The Hidden 2500 Year History of the Jews of Azerbaijan
Accompanied by Mr. Mehdiyev, we picked up Mr. Milikh Yevdayev, the chairman of Baku Mountain Jews Community and we drove approximately 200 kilometers to Quba (Guba) the capital of the Quba Rayon (district) where a Jewish community of approximately 4,000 Jews live in what is known to be the Red Village, due to the red brick houses of the village.
As the story goes, these Jews’ ancestors were exiled from Judea to Babylon, after the first Jewish Temple was totally destroyed by the Babylonians in 586 BCE. Some Jews returned from exile to the land of Israel, many did not and they spread all over the region.
The village, 300 years old, has narrow streets, and is burrowed by the Qudyalchay River. The Jews living there are Sephardic. In 1730, Huseyn Ali, the ruler of the Quba Khanate issued a decree according to which Jews could own property in the khanate and he invited them to settle there. The Jews accepted the invitation and the community grew. They created their own Jewish culture, some of which was Moslem tradition, such as taking one’s shoes off when entering their synagogues or learning centers, and they adhere to it with pride till today.

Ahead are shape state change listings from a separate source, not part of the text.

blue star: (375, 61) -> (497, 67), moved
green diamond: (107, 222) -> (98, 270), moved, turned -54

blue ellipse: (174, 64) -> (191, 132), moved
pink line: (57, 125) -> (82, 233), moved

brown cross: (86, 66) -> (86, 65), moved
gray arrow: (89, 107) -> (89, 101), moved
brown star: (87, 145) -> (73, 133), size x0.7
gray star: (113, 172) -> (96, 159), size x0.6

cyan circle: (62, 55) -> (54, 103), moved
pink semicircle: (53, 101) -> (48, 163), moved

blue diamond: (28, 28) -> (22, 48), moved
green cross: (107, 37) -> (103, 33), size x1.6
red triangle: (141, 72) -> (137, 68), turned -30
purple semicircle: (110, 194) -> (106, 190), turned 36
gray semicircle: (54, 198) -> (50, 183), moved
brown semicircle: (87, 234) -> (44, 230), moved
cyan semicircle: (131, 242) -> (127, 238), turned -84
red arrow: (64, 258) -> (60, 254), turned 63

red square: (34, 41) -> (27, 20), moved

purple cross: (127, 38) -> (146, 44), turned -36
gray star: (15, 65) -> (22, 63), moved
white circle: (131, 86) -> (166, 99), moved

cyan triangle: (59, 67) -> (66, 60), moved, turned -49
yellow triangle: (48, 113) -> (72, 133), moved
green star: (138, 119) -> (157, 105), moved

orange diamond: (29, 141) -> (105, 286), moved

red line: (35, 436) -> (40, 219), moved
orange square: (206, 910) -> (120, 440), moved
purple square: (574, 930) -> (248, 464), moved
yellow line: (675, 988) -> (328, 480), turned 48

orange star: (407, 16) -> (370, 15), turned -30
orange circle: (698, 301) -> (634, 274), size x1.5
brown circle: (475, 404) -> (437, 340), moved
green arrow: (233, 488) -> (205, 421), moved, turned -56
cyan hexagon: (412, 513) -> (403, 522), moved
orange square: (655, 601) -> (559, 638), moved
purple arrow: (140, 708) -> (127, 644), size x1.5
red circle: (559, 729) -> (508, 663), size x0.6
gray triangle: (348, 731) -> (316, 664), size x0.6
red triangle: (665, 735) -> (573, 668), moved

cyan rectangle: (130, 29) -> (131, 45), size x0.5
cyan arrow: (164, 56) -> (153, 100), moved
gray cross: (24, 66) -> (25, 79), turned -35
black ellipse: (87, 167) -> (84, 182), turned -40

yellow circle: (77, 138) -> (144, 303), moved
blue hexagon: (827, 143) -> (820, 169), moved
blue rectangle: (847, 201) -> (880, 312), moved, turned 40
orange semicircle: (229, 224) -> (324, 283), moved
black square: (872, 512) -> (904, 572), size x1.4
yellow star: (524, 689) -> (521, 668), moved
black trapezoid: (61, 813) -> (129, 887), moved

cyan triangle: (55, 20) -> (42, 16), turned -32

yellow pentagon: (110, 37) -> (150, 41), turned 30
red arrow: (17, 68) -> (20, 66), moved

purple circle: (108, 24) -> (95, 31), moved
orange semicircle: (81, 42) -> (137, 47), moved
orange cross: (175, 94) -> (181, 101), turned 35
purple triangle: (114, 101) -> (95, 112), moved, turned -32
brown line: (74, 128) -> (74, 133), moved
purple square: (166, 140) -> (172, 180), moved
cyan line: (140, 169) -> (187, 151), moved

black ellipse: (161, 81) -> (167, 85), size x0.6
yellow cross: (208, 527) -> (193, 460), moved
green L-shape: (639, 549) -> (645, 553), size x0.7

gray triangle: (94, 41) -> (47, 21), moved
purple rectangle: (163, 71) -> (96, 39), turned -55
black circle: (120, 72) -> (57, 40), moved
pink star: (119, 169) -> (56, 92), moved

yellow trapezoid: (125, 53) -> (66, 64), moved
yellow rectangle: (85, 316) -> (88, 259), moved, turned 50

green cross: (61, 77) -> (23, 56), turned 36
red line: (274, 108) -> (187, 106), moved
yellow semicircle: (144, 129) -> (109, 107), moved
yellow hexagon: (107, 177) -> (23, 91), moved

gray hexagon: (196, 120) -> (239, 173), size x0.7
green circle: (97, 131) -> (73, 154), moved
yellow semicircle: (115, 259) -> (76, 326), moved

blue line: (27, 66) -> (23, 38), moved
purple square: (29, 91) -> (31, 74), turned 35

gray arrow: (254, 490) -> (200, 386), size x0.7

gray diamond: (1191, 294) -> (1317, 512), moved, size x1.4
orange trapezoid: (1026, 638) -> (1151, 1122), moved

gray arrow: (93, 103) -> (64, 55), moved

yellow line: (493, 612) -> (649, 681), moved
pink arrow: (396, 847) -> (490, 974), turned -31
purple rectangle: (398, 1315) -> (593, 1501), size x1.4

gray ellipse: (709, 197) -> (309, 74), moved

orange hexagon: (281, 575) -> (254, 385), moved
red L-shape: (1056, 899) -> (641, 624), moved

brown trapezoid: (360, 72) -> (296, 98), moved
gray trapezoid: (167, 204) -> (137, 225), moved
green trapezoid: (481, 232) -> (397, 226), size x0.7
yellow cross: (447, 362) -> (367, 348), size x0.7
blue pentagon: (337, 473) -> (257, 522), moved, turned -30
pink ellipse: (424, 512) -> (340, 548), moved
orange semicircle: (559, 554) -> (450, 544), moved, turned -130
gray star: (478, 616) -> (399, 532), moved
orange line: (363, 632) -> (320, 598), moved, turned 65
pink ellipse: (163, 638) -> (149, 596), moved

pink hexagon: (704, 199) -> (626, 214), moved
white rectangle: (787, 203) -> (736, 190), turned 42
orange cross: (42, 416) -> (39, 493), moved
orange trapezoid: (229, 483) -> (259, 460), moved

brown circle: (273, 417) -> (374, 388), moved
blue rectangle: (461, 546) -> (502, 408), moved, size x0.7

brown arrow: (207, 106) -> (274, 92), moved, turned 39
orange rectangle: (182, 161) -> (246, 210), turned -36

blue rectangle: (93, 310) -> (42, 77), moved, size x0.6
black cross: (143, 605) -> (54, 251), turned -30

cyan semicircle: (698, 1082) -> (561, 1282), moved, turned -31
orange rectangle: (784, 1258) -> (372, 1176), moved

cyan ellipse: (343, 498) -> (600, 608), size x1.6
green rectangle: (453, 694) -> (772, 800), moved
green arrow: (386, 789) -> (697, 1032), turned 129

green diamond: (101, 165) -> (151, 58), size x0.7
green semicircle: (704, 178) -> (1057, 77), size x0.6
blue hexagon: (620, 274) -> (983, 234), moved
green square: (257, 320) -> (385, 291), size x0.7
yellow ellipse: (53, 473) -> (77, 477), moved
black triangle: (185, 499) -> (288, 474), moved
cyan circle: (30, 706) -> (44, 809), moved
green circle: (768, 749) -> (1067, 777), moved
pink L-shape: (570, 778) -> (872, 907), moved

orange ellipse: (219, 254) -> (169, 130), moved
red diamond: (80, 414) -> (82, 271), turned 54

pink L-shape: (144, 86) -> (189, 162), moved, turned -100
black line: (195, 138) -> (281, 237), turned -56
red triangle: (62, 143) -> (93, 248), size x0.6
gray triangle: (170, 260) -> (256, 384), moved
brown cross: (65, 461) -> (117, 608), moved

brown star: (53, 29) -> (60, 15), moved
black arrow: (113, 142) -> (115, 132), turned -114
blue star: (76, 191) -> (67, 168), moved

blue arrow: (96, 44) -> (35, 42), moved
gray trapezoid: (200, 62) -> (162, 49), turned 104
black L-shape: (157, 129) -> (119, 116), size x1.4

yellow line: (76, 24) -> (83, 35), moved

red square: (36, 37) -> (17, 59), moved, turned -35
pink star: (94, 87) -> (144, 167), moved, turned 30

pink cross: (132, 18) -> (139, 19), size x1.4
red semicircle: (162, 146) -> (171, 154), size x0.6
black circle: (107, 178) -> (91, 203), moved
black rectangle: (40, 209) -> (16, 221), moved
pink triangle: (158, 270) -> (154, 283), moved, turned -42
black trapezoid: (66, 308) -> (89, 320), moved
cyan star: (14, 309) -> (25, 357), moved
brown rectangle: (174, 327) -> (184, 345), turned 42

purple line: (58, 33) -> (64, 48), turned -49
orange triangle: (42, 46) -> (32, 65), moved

Mr. Yevdayev claims to be the product of the Soviet Union and his village’s synagogues and Jewish learning centers were desecrated by the Russian Communists. There were 14 synagogues before the Communists took over Azerbaijan and turned them into factories or destroyed them. But since Azerbaijan became independent on 30 August 1991, things are looking up for all the country’s citizens. The Mountain Jews’ Village is going through a revival and the synagogues there, are one by one, being restored.
We ended the day with a delicious Azerbaijan country-style meal. No need to seek organic food. The food is of the taste that we, the city kids, have long forgotten.
Azerbaijan is a new country and off to a very good start. You may ask why? Because if you know Jewish history you know that Jews are a symbol of persecution and victims of human rights crimes. But not in Azerbaijan. If Jews prefer and stick by living safely, happily and freely in a remote region of Azerbaijan you know that the country is off to a good start.
This is an open window to learn about a country that is only 20 years old. I will write other stories to whet your curiosity and perhaps help you take a vacation of a different flair. Go visit Azerbaijan, a country that is young but which has much to learn about and from.